The ghost filled out the form, using only her mind and a half-empty Bic pen, which, as you can imagine, takes some work. But under the sections headed “goals,” “time commitments,” and “desired committees”—she didn’t know what to write. 

“I’m not sure what kind of help I can really bring—”

The receptionist gestured, dryly, at the sign.

“I was hoping for help—I have a story,” said the ghost, eagerly. “I was on checkout for months and Mark, our manager, he never wore a mask, he was so horrible, he made Sasha work even though she was coughing, and then I… surely that’s enough, I’ve been hurt enough, to be worth helping?”

The receptionist sighed. “Come with me.”

They passed a room labeled COLONIST EVICTIONS, and another named SYSTEMS DEGRADATION, and a third called VENGEANCE SERVICES. This room they entered, and it was filled with weapons stuck between two worlds: magic swords, blood-drinking spears, haunted machine guns, even a miniature enchanted tank. The receptionist handed the ghost a spiked silver club. “Here you are.”

“What am I supposed to do with this?” asked the ghost.

“What,” sighed the secretary, “do you want to do with it?”

The ghost thought for a while. She thought for several days in ghost-time, while the sun rose and fell and the wolf-moon set and climbed, and climbed out of itself only to set again. In that time, more ghosts came in and took weapons from Vengeance Services. Some of them even told her their stories: they had all been hurt, by bosses and lovers, by lovers who acted like bosses and bosses who acted like lovers. They had been hurt, and they needed help. Sasha came through, and Sasha’s mother, and others just like them. They would keep on coming through.

Finally, the ghost left Vengeance Services. She thanked the receptionist over and over, until the woman threw a stapler, which they both knew couldn’t hurt her. The ghost floated over to her old haunts, the anxious corner behind the service door where they’d smoked on their too-short breaks. She waited there, with her club, until Mark came through.


The Story of the Prison

Aurora was making it up, obviously. I told her so. “Not a chance.”

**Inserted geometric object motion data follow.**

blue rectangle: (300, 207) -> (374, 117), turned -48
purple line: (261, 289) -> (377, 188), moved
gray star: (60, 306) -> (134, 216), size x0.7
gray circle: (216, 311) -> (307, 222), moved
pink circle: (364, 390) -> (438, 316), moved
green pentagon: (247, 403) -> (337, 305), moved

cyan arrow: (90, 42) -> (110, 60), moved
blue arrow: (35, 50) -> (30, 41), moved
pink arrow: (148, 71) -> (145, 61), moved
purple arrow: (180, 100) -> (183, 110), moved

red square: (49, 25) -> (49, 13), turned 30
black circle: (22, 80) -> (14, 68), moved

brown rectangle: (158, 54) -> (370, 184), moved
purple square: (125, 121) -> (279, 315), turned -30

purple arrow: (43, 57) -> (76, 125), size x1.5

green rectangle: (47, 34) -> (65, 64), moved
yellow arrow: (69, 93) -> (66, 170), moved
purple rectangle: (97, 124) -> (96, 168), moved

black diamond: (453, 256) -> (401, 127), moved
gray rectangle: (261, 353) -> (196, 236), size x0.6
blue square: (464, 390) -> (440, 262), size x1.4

“It’s true,” she said. “They took people and they put them in these rooms, and they said, you can’t ever leave.”

“That’s stupid,” said Nadir. “How could they stop you? My mom says if you’re not happy with any place you’re in, you can always walk away.”

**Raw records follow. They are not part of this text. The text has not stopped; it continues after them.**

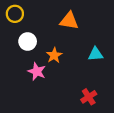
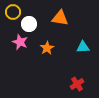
white circle: (28, 42) -> (29, 24), moved
pink star: (37, 71) -> (20, 42), moved

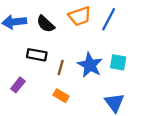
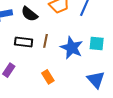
brown line: (61, 68) -> (46, 41), moved
orange rectangle: (61, 96) -> (48, 77), turned 32

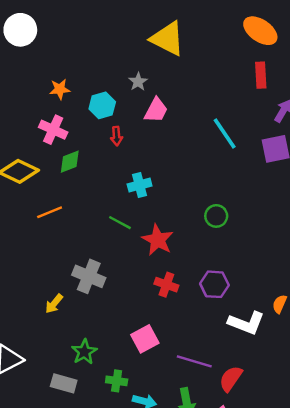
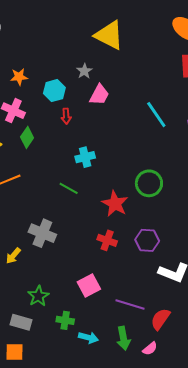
green diamond: (70, 162) -> (27, 137), turned -35
green circle: (216, 216) -> (149, 183), size x1.4
red star: (158, 240) -> (115, 204), moved

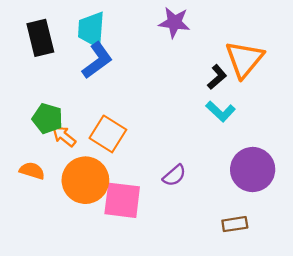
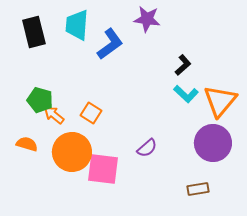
orange triangle: (244, 59) -> (220, 101), moved
blue L-shape: (97, 60) -> (110, 44), moved
orange square: (108, 134) -> (91, 113), size x0.7

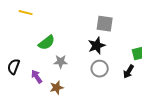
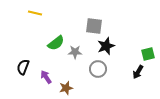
gray square: (105, 24) -> (94, 26), moved
gray star: (61, 62) -> (75, 52), moved
gray circle: (100, 69) -> (98, 69), moved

“You can walk away now,” insisted Kat. “You didn’t used to.”

The place didn’t make any sense. It made even less sense as we passed through long hallways crazy with dust, where vines and ferns had shoved the bars apart. How could they keep people here, even when the walls and bars had been upright? How could they keep anybody still in one place, like keeping a frog in a pond and saying “sorry, frog, you’ve got to stay in your pond, because I said so and the other frogs too, we’re all agreed on this one, and nothing can make us change our minds?”

I was thinking about frogs because I knew Jase had brought frogs. They were always in his pockets. Two floors up, a big green bullfrog skipped out of his shirt and disappeared into the ruin of these empty, rain-sick rooms. The wind walked in and out, through the holes in the walls. It sounded a lot like crying.